Estudos das habilidades (study skills): Psicologia behavorista e avaliação de programas.

- Escrita como instrumento e técnica.

- Foco: tentativas de consertar os problemas da superfície (gramática e ortografia).

- Habilidades individuais, cognitivas e atomizadas.

- Alunos transferem os conhecimentos de leitura e de escrita de um contexto para outro, depois da aprendizagem.

Perspectiva da socialização acadêmica (academic socialisation perspective): Psicologia social, antropologia e construtivismo.

- Introdução, pelo tutor/professor, de uma nova cultura aos alunos: a acadêmica.

- Academia vista como uma cultura “homogênea”.

- Normas devem ser aprendidas para os alunos terem acesso à instrução.

Letramentos Acadêmicos: (Academic Literacies): Novos Estudos do Letramentos.

- Letramentos vistos como práticas sociais e como processos mais complexos, dinâmicos, situados.

- Centra-se nos significados que os sujeitos atribuem à escrita. - Letramento envolve questões epistemológicas e sociais, incluindo o poder na relação entre pessoas, instituições e identidades sociais.

Fonte: Lea e Street (2006) e Street e Lea (1998). Os três modelos são interdependentes. Desse modo, caso queira, o professor pode levar em consideração esses três modelos em sua prática reflexiva.

Essas duas abordagens, a francófona e a anglófona, se diferenciam, na medida que a corrente francesa valoriza a formação de um aprendente reflexivo para a escrita universitária, aprendendo a ler, a escrever e, mais do que isso, a pensar e a agir por meio da escrita, formado pelo e, mais do que isso, para os letramentos acadêmicos. A anglófona, por sua vez, considera as questões de poder, sociais e individuais, do sujeito dentro dos letramentos acadêmicos, que são implícitas, para nós, desde a criação do modelo ideológico. Esses paradigmas, a nosso ver, não são dicotômicos, mas conciliáveis, motivo pelo qual adotaremos uma postura integrada entre essas tradições.

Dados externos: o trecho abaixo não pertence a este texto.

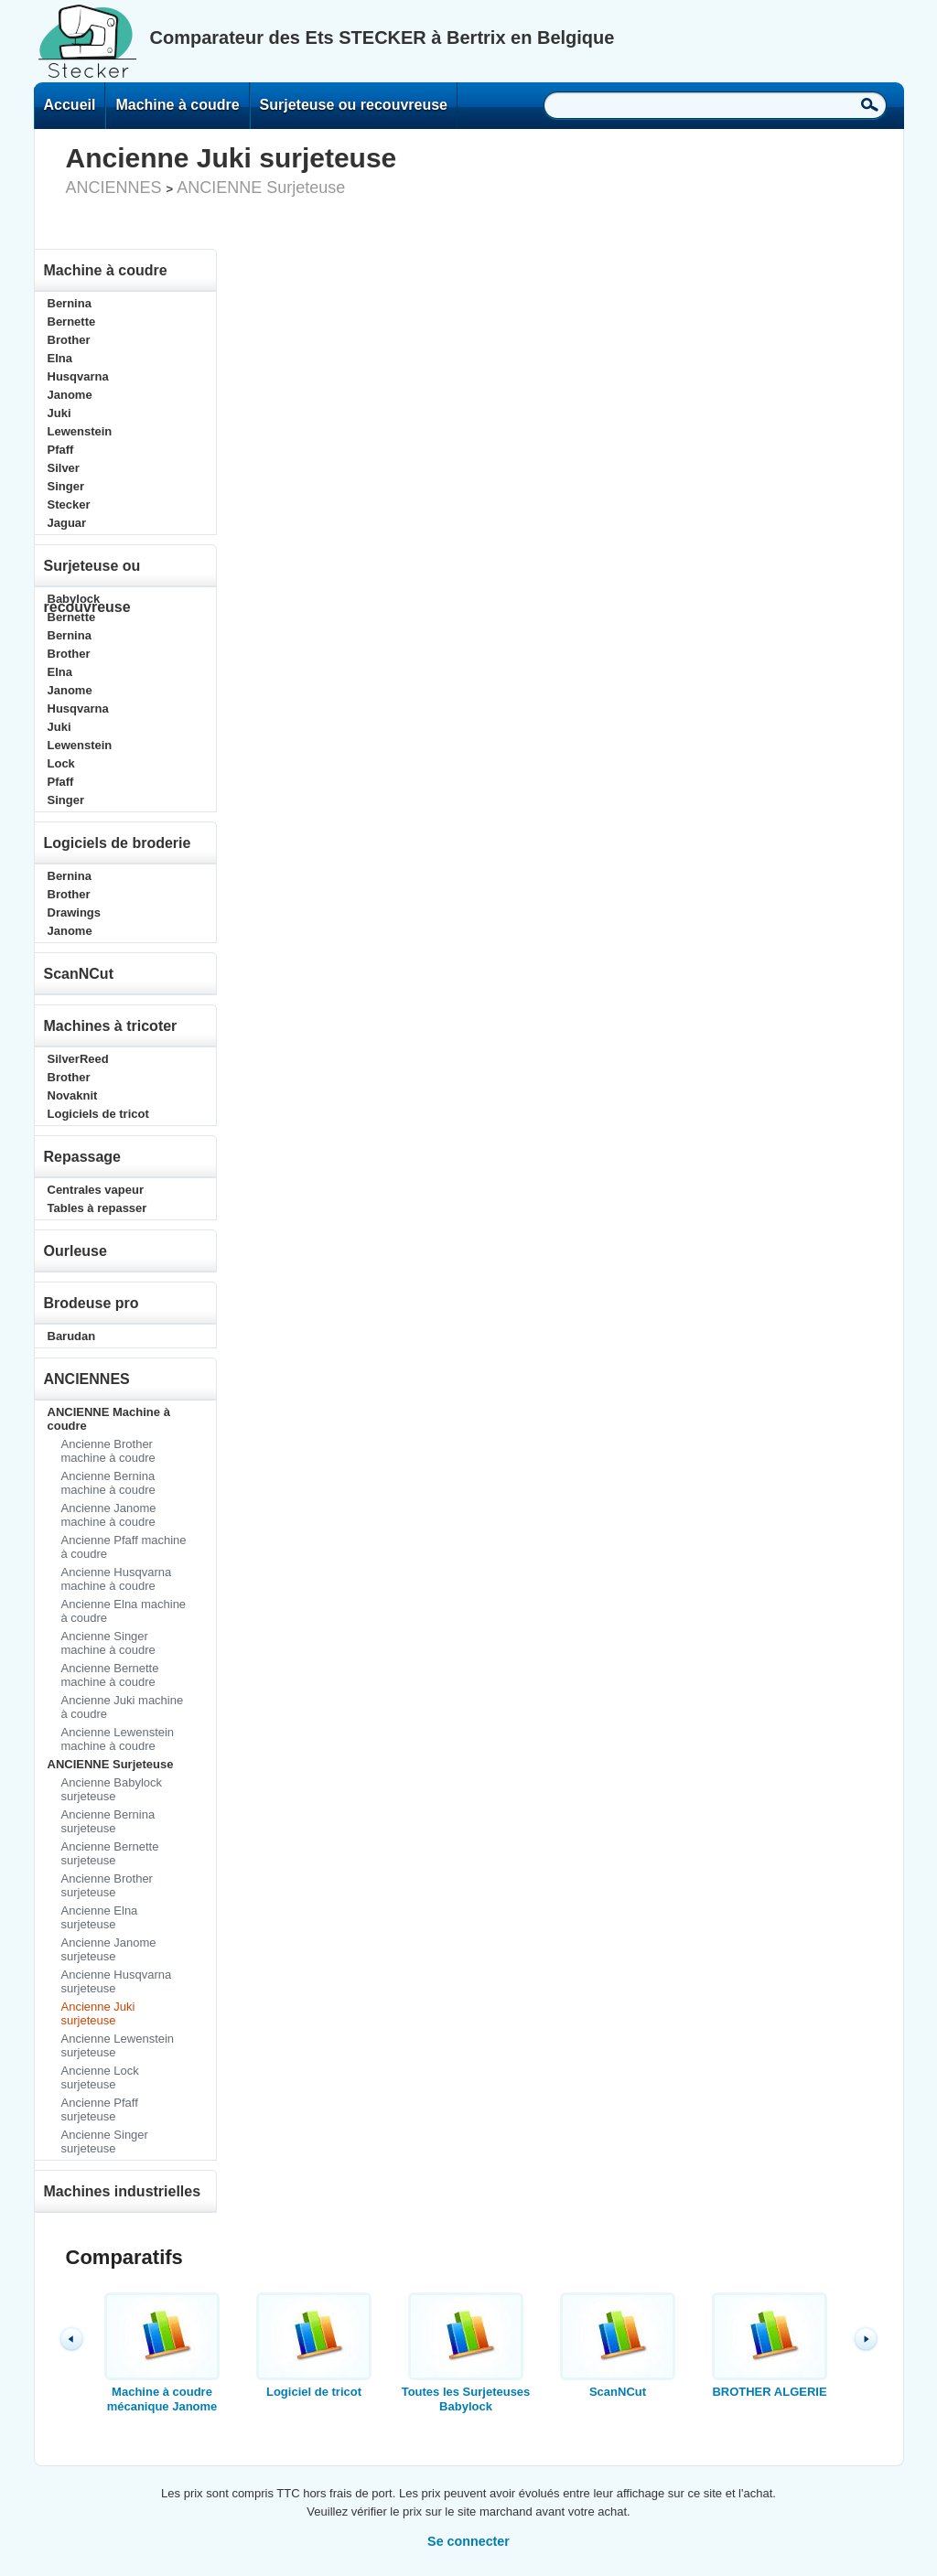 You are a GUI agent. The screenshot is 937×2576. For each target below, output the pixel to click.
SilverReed (78, 1059)
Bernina (70, 303)
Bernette (72, 321)
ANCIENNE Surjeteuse (261, 187)
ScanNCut (78, 974)
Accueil (70, 105)
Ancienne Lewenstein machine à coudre (118, 1739)
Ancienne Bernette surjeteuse (110, 1853)
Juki (59, 413)
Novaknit (73, 1095)
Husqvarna (78, 376)
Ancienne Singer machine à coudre (108, 1643)
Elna (60, 358)
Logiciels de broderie (117, 843)
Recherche (869, 104)
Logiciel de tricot (313, 2345)
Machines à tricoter (111, 1026)
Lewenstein (80, 431)
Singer (66, 486)
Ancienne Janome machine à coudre (108, 1515)
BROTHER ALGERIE (769, 2345)
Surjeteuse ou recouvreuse (353, 105)
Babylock (74, 599)
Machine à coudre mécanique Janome (162, 2352)
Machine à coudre (177, 105)
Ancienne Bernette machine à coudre (110, 1675)
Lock (61, 763)
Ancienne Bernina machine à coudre (108, 1483)
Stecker (69, 504)
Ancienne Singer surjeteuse (104, 2141)
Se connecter (468, 2541)
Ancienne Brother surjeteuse (107, 1885)
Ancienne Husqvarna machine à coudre (116, 1579)
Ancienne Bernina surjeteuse (108, 1821)
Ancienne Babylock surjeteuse (112, 1789)
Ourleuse (75, 1251)
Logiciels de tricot (98, 1114)
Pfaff (61, 449)
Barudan (72, 1336)
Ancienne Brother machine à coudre (108, 1451)
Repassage (83, 1157)
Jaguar (67, 523)
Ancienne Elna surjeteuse (99, 1917)
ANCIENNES (114, 187)
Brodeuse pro (91, 1303)
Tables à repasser (97, 1208)
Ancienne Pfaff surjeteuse (99, 2109)
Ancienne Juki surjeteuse (98, 2013)
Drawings (75, 912)
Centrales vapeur (96, 1190)
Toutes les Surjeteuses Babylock (465, 2352)
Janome (70, 395)
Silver (64, 468)
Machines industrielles (122, 2191)
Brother (69, 340)
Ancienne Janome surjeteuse (108, 1949)
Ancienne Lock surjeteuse (100, 2077)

Além de letramentos acadêmicos, o produtor de pôsteres precisa de letramentos multissemióticos57. Na sequência, trataremos deles.

57 No início desta pesquisa, pensávamos, similarmente a Mozzaquatro (2014), que a produção do pôster envolvia multiletramentos. No entanto, não há a pluralidade cultural nesse gênero. Não é o caso também de letramentos múltiplos, já que esse termo “não faz senão apontar para a multiplicidade e variedade das práticas letradas” (ROJO; MOURA, 2012, p. 13). Em nossa pesquisa, trata-se, portanto, de letramentos multissemióticos (ROJO, 2011).